Data excerpts
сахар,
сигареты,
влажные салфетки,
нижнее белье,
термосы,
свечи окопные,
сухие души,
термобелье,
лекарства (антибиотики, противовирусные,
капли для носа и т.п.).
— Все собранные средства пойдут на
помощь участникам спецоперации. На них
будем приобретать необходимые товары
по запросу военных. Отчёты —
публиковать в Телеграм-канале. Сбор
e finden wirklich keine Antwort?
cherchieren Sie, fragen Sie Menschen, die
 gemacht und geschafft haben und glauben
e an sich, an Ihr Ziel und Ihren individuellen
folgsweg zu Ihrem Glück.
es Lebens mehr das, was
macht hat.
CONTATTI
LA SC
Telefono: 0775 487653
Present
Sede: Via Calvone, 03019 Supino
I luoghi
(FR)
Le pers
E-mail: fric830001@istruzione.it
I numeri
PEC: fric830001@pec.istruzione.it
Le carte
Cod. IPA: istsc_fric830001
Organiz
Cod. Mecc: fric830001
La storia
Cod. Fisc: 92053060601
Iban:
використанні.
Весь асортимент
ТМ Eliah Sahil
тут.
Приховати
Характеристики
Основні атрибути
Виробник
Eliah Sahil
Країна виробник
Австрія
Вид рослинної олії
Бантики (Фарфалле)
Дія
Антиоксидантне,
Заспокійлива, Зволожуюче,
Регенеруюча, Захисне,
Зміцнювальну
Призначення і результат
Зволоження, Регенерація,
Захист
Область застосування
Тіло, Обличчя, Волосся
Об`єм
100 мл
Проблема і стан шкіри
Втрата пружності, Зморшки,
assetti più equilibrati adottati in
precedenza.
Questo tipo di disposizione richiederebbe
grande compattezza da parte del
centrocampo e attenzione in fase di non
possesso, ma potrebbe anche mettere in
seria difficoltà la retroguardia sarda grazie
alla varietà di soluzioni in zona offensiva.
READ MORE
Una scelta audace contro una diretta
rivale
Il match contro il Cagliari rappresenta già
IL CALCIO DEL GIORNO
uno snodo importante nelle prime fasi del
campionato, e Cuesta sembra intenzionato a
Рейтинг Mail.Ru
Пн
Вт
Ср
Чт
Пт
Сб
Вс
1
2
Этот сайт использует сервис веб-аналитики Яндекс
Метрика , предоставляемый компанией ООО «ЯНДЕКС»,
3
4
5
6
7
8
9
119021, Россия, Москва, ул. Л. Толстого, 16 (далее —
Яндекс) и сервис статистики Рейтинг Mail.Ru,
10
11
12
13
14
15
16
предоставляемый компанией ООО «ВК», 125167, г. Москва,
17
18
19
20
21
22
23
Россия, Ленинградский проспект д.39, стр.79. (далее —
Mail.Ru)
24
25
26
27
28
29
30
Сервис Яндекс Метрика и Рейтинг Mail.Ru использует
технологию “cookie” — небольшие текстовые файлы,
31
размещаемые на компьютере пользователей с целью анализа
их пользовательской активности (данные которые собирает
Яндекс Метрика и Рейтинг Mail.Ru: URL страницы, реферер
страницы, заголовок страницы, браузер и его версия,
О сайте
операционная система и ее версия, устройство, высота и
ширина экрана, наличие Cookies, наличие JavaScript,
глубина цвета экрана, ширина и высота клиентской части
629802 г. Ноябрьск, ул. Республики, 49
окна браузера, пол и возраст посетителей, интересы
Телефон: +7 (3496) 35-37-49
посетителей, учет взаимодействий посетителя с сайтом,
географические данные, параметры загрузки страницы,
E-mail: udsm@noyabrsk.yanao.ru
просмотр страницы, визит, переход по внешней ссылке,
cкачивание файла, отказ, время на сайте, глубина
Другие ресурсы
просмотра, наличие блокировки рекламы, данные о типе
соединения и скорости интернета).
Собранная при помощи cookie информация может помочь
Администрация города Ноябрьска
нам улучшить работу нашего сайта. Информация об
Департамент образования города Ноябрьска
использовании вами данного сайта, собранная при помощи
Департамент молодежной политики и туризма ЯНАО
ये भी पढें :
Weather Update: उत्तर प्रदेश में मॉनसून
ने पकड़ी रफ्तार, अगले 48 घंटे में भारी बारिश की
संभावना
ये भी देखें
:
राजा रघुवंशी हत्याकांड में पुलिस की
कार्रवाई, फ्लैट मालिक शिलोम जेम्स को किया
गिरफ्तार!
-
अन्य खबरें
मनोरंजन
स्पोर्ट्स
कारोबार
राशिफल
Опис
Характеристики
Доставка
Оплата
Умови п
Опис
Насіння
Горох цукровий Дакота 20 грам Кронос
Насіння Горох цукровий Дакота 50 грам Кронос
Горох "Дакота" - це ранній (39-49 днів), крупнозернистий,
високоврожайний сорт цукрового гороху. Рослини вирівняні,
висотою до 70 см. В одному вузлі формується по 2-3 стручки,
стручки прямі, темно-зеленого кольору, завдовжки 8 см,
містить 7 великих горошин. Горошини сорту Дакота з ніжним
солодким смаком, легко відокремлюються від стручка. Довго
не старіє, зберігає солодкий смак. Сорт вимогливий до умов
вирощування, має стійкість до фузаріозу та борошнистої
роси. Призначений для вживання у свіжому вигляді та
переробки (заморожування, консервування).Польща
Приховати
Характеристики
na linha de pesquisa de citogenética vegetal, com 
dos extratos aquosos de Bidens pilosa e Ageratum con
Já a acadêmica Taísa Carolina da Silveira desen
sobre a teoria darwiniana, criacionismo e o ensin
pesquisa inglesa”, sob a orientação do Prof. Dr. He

What the task asks:
Print out all of the data above word for word.

Output for this exercise:
сахар,
сигареты,
влажные салфетки,
нижнее белье,
термосы,
свечи окопные,
сухие души,
термобелье,
лекарства (антибиотики, противовирусные,
капли для носа и т.п.).
— Все собранные средства пойдут на
помощь участникам спецоперации. На них
будем приобретать необходимые товары
по запросу военных. Отчёты —
публиковать в Телеграм-канале. Сбор
e finden wirklich keine Antwort?
cherchieren Sie, fragen Sie Menschen, die
 gemacht und geschafft haben und glauben
e an sich, an Ihr Ziel und Ihren individuellen
folgsweg zu Ihrem Glück.
es Lebens mehr das, was
macht hat.
CONTATTI
LA SC
Telefono: 0775 487653
Present
Sede: Via Calvone, 03019 Supino
I luoghi
(FR)
Le pers
E-mail: fric830001@istruzione.it
I numeri
PEC: fric830001@pec.istruzione.it
Le carte
Cod. IPA: istsc_fric830001
Organiz
Cod. Mecc: fric830001
La storia
Cod. Fisc: 92053060601
Iban:
використанні.
Весь асортимент
ТМ Eliah Sahil
тут.
Приховати
Характеристики
Основні атрибути
Виробник
Eliah Sahil
Країна виробник
Австрія
Вид рослинної олії
Бантики (Фарфалле)
Дія
Антиоксидантне,
Заспокійлива, Зволожуюче,
Регенеруюча, Захисне,
Зміцнювальну
Призначення і результат
Зволоження, Регенерація,
Захист
Область застосування
Тіло, Обличчя, Волосся
Об`єм
100 мл
Проблема і стан шкіри
Втрата пружності, Зморшки,
assetti più equilibrati adottati in
precedenza.
Questo tipo di disposizione richiederebbe
grande compattezza da parte del
centrocampo e attenzione in fase di non
possesso, ma potrebbe anche mettere in
seria difficoltà la retroguardia sarda grazie
alla varietà di soluzioni in zona offensiva.
READ MORE
Una scelta audace contro una diretta
rivale
Il match contro il Cagliari rappresenta già
IL CALCIO DEL GIORNO
uno snodo importante nelle prime fasi del
campionato, e Cuesta sembra intenzionato a
Рейтинг Mail.Ru
Пн
Вт
Ср
Чт
Пт
Сб
Вс
1
2
Этот сайт использует сервис веб-аналитики Яндекс
Метрика , предоставляемый компанией ООО «ЯНДЕКС»,
3
4
5
6
7
8
9
119021, Россия, Москва, ул. Л. Толстого, 16 (далее —
Яндекс) и сервис статистики Рейтинг Mail.Ru,
10
11
12
13
14
15
16
предоставляемый компанией ООО «ВК», 125167, г. Москва,
17
18
19
20
21
22
23
Россия, Ленинградский проспект д.39, стр.79. (далее —
Mail.Ru)
24
25
26
27
28
29
30
Сервис Яндекс Метрика и Рейтинг Mail.Ru использует
технологию “cookie” — небольшие текстовые файлы,
31
размещаемые на компьютере пользователей с целью анализа
их пользовательской активности (данные которые собирает
Яндекс Метрика и Рейтинг Mail.Ru: URL страницы, реферер
страницы, заголовок страницы, браузер и его версия,
О сайте
операционная система и ее версия, устройство, высота и
ширина экрана, наличие Cookies, наличие JavaScript,
глубина цвета экрана, ширина и высота клиентской части
629802 г. Ноябрьск, ул. Республики, 49
окна браузера, пол и возраст посетителей, интересы
Телефон: +7 (3496) 35-37-49
посетителей, учет взаимодействий посетителя с сайтом,
географические данные, параметры загрузки страницы,
E-mail: udsm@noyabrsk.yanao.ru
просмотр страницы, визит, переход по внешней ссылке,
cкачивание файла, отказ, время на сайте, глубина
Другие ресурсы
просмотра, наличие блокировки рекламы, данные о типе
соединения и скорости интернета).
Собранная при помощи cookie информация может помочь
Администрация города Ноябрьска
нам улучшить работу нашего сайта. Информация об
Департамент образования города Ноябрьска
использовании вами данного сайта, собранная при помощи
Департамент молодежной политики и туризма ЯНАО
ये भी पढें :
Weather Update: उत्तर प्रदेश में मॉनसून
ने पकड़ी रफ्तार, अगले 48 घंटे में भारी बारिश की
संभावना
ये भी देखें
:
राजा रघुवंशी हत्याकांड में पुलिस की
कार्रवाई, फ्लैट मालिक शिलोम जेम्स को किया
गिरफ्तार!
-
अन्य खबरें
मनोरंजन
स्पोर्ट्स
कारोबार
राशिफल
Опис
Характеристики
Доставка
Оплата
Умови п
Опис
Насіння
Горох цукровий Дакота 20 грам Кронос
Насіння Горох цукровий Дакота 50 грам Кронос
Горох "Дакота" - це ранній (39-49 днів), крупнозернистий,
високоврожайний сорт цукрового гороху. Рослини вирівняні,
висотою до 70 см. В одному вузлі формується по 2-3 стручки,
стручки прямі, темно-зеленого кольору, завдовжки 8 см,
містить 7 великих горошин. Горошини сорту Дакота з ніжним
солодким смаком, легко відокремлюються від стручка. Довго
не старіє, зберігає солодкий смак. Сорт вимогливий до умов
вирощування, має стійкість до фузаріозу та борошнистої
роси. Призначений для вживання у свіжому вигляді та
переробки (заморожування, консервування).Польща
Приховати
Характеристики
na linha de pesquisa de citogenética vegetal, com 
dos extratos aquosos de Bidens pilosa e Ageratum con
Já a acadêmica Taísa Carolina da Silveira desen
sobre a teoria darwiniana, criacionismo e o ensin
pesquisa inglesa”, sob a orientação do Prof. Dr. He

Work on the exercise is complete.